A stronger inequality holds. Let $g(z)=f(rz),$ where $0<r<1.$ Then $g(z)$ is holomorphic for $|z|<{1\over r}.$ Hence $$rf'(rz)=g'(z)={1\over 2\pi i }\int\limits_{|w|=1}{g(w)\over (w-z)^2}\,dw$$ Hence $$r|f'(rz)|\le {1\over 2\pi}\int\limits_{|w|=1}{1\over |w-z|^2}\, ds={1\over 1-|z|^2}\quad (*)$$ Thus $$|f'(rz)|\le {1\over r(1-|z|^2)}$$ Taking the limit $r\to 1^-$ gives $$|f'(z)|\le {1\over 1-|z|^2}$$
The equality in $(*)$ can be proved as follows.
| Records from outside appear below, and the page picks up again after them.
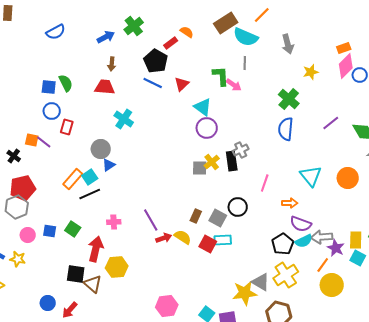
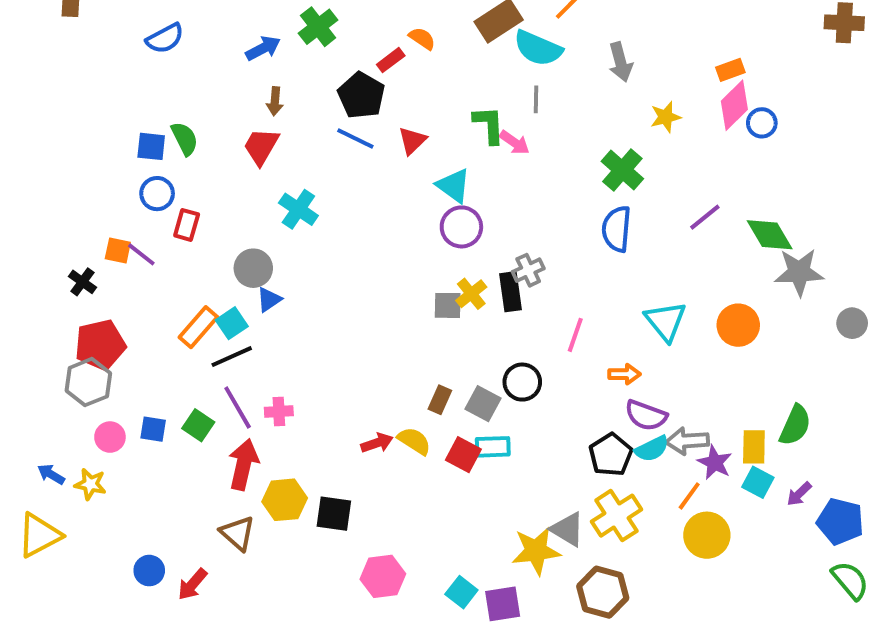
red trapezoid: (105, 87) -> (261, 146), turned -65
purple line: (151, 220) -> (238, 408), moved
black square: (76, 274) -> (334, 514), moved

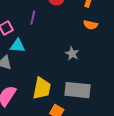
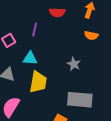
cyan triangle: (18, 46) -> (30, 58), moved
yellow trapezoid: (42, 88) -> (38, 82), moved

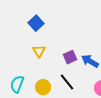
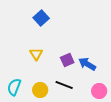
blue square: (36, 23) -> (41, 18), moved
black line: (67, 82) -> (64, 85), turned -30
Let $z=|z|e^{i\theta_0}$ and $w=e^{i\theta}.$ Then $$\displaylines{{1\over 2\pi}\int\limits_{|w|=1}{1\over |w-z|^2}\, ds={1\over 2\pi}\int\limits_0^{2\pi}{1\over 1+|z|^2-2|z|\cos(\theta-\theta_0)}\, d\theta\\ = {1\over 2\pi}\int\limits_0^{2\pi}{1\over 1+|z|^2-2|z|\cos\theta}\, d\theta ={1\over 1-|z|^2}}$$ The last equality is associated with properties of the Poisson kernel for the disc.